Out of Print and On the Line
Working with print publication in a digital era often makes one feel like an anachronism. In the race to compete with online-only publications that have mushroomed in the last decade, online-first has become the publication model to which many print publications have transitioned. The advent of digital publishing has also brought in a great amount of flexibility, especially for news, media, and opinion publishing in terms of both format and time.
EPW too forayed into online publishing with its Web Exclusives section in 2012. These were short-form topical articles that we were now able to get to readers as soon as they were edited. We were able to publish articles with photographs (in technicolour, no less!). EPW on the web has come a long way since. We started the Engage section on the website two years ago and that has brought our static archives of over 50 years back in circulation using different digital formats, apart from continuing with the Web Exclusives’ mandate of publishing online-only articles.
In the digital era, the continuing constraints of print publishing seem wholly absurd. Take, for example, the strict adherence required to the schedule followed by the printing press (EPW must be forever thankful to our printers’ for patiently waiting on the printing formes we [try to] send them [almost on time] through the week), but also the postal department holding the postage subsidy hostage to particular predeclared days on which posting just has to be done (Tuesdays and Wednesdays in the case of the EPW) and to the weight of each issue (causing all hell to break loose, every year without fail, especially when the annual double issue in June–July is to be posted). Then, there is the Office of the Registrar of Newspapers for India that regulates everything from the size of the font of the title on the cover page to the information about the organisation that is to be declared in every edition and the number of advertisements we can carry. They together ensure that there is no wiggle room for the Weekly to be brought out as the Economic and Political Whenever-we-please.

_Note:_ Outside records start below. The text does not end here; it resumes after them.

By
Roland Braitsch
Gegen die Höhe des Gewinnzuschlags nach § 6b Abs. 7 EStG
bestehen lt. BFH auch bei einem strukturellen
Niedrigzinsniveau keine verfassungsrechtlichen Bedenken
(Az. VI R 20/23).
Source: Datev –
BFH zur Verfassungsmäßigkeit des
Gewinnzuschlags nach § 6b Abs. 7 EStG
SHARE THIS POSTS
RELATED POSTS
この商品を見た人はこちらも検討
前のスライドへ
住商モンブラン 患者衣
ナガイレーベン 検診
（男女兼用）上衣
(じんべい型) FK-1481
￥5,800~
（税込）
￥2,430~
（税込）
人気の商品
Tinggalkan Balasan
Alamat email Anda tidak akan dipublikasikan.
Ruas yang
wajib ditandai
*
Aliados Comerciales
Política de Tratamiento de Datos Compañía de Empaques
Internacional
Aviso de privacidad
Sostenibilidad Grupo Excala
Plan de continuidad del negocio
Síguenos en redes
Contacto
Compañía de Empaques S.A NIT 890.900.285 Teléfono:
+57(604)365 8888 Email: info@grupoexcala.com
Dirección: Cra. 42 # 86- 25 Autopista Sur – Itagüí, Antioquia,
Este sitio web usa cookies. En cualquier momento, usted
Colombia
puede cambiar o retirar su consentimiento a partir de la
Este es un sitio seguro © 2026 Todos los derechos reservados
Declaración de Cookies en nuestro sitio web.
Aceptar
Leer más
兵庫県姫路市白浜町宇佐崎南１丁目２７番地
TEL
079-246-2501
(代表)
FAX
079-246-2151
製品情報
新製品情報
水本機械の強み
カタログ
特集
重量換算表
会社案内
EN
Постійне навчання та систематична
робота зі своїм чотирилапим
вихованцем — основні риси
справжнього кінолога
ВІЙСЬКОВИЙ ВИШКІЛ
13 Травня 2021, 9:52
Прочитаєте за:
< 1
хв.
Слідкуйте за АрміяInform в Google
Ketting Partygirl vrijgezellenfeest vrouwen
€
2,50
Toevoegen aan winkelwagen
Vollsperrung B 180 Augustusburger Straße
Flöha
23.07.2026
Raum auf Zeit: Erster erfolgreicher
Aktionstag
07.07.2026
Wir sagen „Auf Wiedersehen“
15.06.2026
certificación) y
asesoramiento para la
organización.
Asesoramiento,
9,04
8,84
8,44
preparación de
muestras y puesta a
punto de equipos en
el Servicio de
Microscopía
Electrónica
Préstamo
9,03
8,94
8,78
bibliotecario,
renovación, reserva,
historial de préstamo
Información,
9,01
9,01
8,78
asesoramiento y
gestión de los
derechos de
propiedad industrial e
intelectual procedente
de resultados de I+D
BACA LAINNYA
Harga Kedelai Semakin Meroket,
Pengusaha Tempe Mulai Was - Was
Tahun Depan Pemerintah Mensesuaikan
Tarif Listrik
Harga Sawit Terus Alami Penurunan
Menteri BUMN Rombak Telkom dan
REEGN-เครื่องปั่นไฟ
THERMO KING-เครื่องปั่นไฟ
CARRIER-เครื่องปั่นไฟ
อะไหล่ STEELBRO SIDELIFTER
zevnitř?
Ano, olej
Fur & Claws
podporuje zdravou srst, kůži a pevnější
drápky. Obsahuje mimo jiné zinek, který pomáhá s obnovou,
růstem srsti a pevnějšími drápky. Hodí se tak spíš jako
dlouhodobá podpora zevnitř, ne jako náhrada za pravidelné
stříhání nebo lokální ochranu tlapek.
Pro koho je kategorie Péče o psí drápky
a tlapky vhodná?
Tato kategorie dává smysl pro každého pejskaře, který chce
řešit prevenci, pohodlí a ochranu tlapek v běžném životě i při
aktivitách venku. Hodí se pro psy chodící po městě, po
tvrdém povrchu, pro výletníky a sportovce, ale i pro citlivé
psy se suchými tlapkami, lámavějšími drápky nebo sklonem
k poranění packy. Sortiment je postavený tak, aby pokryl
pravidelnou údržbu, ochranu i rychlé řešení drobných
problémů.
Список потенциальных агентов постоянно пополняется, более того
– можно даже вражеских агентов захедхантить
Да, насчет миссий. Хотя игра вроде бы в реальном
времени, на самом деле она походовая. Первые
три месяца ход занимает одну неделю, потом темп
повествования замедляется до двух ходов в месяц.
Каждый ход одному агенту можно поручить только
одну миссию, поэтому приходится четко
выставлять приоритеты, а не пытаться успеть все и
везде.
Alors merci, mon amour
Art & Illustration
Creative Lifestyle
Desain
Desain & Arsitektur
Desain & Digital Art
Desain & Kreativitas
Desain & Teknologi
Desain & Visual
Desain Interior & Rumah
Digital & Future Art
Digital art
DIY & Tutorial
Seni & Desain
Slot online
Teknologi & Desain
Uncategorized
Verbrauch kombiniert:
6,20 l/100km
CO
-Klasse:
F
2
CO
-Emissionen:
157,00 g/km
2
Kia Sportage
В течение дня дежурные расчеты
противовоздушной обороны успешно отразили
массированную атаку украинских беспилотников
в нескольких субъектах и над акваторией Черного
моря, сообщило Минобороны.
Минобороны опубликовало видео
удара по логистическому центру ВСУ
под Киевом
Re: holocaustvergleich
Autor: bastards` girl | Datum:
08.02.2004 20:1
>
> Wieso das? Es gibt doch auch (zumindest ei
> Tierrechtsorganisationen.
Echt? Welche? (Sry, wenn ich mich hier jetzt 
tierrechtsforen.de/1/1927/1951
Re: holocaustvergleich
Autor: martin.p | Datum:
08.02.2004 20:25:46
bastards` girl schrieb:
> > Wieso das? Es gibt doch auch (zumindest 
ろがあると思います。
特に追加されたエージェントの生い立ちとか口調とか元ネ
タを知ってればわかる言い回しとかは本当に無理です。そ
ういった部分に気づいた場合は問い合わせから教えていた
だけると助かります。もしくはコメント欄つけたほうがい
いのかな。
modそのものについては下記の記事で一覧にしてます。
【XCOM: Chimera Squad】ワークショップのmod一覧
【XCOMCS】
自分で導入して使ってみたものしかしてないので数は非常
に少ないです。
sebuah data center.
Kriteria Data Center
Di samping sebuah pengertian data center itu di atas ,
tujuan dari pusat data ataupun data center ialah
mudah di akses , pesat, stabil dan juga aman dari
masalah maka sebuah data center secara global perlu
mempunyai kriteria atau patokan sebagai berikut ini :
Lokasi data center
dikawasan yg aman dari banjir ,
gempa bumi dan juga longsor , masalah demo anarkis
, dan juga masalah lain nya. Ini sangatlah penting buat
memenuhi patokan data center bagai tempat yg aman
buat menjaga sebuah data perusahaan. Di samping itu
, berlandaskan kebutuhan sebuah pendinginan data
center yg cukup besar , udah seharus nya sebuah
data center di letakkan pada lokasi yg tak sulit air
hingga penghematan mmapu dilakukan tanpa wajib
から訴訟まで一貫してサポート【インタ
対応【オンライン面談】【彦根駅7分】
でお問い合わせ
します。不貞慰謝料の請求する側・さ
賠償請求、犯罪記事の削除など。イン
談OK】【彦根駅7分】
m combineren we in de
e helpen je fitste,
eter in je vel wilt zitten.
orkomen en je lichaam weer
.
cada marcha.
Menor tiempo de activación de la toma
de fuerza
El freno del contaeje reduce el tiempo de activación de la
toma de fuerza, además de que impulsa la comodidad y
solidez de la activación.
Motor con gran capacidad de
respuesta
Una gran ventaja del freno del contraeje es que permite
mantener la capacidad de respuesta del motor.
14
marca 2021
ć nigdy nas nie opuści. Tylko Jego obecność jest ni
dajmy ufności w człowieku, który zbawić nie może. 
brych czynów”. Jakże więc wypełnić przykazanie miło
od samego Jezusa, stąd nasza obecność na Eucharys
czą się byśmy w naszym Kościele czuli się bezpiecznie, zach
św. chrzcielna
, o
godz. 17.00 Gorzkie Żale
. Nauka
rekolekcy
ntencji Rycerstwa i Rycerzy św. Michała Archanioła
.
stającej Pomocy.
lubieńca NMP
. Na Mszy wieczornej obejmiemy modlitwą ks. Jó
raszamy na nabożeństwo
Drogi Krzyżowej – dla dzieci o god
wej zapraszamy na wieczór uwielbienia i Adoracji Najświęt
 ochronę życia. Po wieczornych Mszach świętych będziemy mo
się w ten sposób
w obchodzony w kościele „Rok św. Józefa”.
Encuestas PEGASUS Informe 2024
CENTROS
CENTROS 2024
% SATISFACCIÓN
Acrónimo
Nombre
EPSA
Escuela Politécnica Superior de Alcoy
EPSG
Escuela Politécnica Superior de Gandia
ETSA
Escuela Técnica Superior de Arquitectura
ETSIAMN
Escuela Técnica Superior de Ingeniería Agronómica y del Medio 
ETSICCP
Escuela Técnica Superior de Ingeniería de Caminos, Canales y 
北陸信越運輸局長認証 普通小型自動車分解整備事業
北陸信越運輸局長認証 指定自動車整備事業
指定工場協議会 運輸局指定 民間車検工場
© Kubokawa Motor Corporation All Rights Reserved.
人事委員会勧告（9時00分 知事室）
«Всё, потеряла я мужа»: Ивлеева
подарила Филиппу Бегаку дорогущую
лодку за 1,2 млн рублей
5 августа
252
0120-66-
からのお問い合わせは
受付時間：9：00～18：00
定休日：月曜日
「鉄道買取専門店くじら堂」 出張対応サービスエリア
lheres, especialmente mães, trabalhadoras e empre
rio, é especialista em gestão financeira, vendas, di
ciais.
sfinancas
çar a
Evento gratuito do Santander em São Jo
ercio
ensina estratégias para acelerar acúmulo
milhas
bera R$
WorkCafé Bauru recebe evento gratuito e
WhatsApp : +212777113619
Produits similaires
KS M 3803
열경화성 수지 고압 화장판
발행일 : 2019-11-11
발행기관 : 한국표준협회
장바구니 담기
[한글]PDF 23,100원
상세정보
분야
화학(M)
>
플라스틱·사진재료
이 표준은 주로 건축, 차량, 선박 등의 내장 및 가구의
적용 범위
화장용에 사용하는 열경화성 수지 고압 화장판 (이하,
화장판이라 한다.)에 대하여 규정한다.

While furiously scanning the copious text before it can be sent to the printers, a lot of what one ends up splitting hairs over seems like quirks and idiosyncrasies from an era bygone. Having your brows all knotted, trying to cut out one word from a title, or 3 lines from a text—all because physical pages and print layouts are not quite endless or responsive as the digital format can be—is a special order of frustration. Moreover, once the pages have been sent to the printing press, there is no going back (a certain misspelling of the word “public” will forever be the copy editor’s nightmare). It is all too easy to fix such errors in an article published on the web (though even the web is not all too forgiving, thanks to screenshots, cached websites, and the like).
The print format, much to the dismay of our ever-disconsolate authors, can also accommodate only a limited number of articles every week. We do sympathise with our appreciably long-suffering and patient authors, who gaze woebegone at our website week after week, waiting for their article to appear. Meanwhile, our loyal print readers might be listening earnestly for the postman’s step outside their door week after week, waiting to have the EPW in hand and leaf through its formidably packed and un-stirringly stark pages, before begrudgingly logging on to our website and reading it online anyway.
For now, I will try to resign myself to the irony of this write-up appearing in the online-only Blogs section.